Cette « profession tournée vers l’avenir » (109 congrès des notaires de France à Lyon, discours de C. Taubira, Garde des Sceaux, ministre de la Justice) verra son niveau d’accès « élevé » au niveau d’un master par le décret du 13 mars 2013. La formation précédente ne donnait, il est vrai, que de simples juristes quelquefois peu qualifiés et dont l’erreur de plume pouvait avoir des conséquences gravissimes. Espérons que ce nouveau texte modernisera effectivement cette profession.

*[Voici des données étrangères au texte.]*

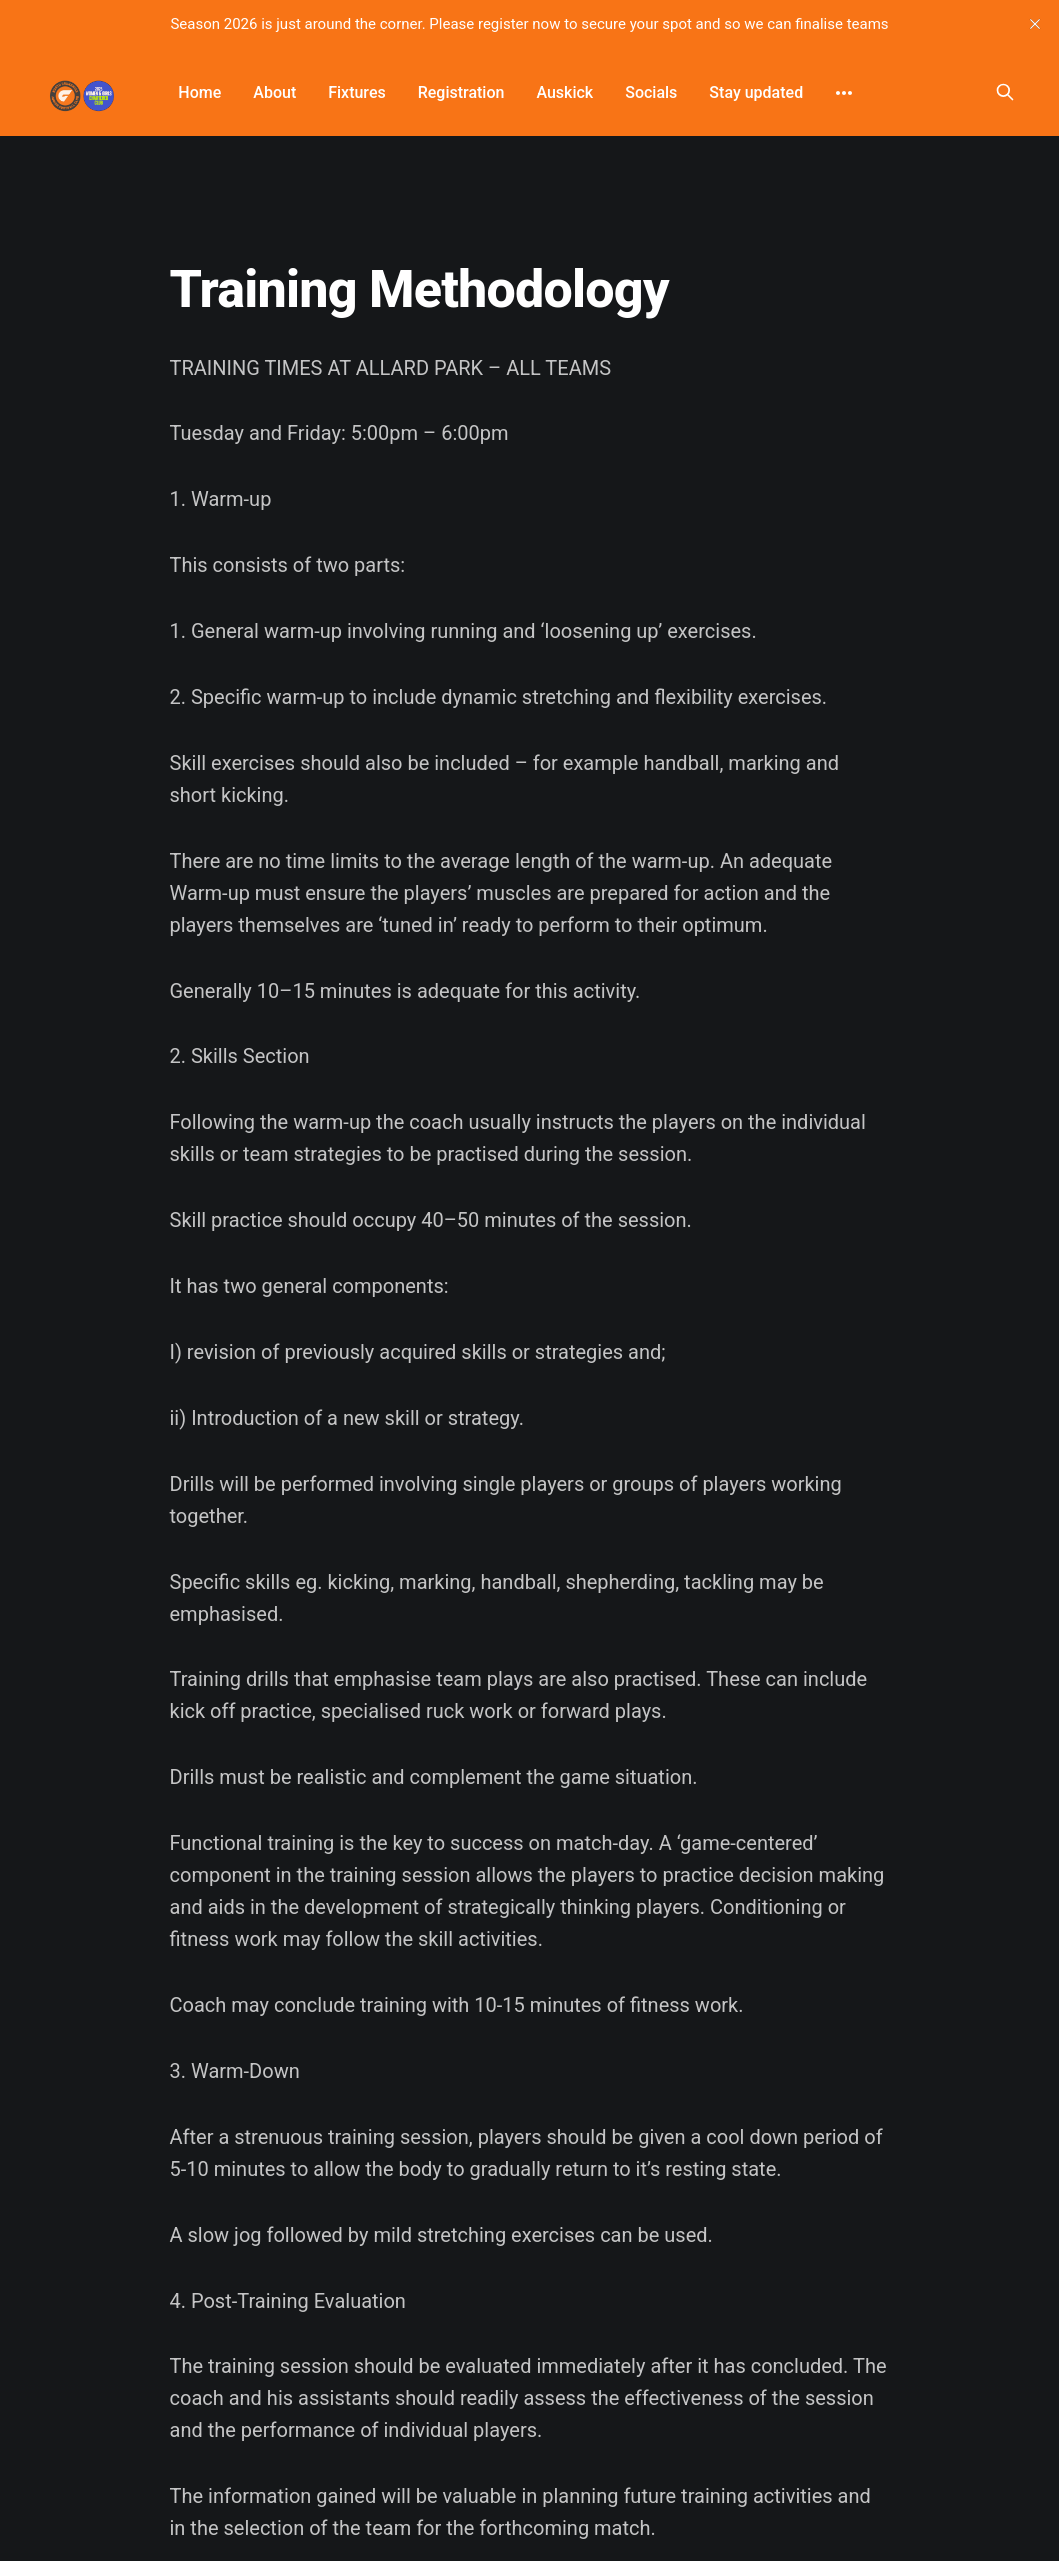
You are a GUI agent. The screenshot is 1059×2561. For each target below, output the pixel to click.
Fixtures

Quoi qu’il en soit, force est de constater que la jurisprudence est de plus en plus sévère à l’égard des notaires. La faute, que les juges apprécient « in abstracto » en considération du « bon notaire » (un « officier ministériel normalement diligent »), sans toutefois rien préciser de la normalité ni de la notion, très vague, de diligence, impose donc au notaire d’être avisé, compétent, méfiant (CA Lyon, 1ère chambre, 31 mai 2001, Juris Data, n°01-144758) . Tout comportement divergent est donc sanctionnable.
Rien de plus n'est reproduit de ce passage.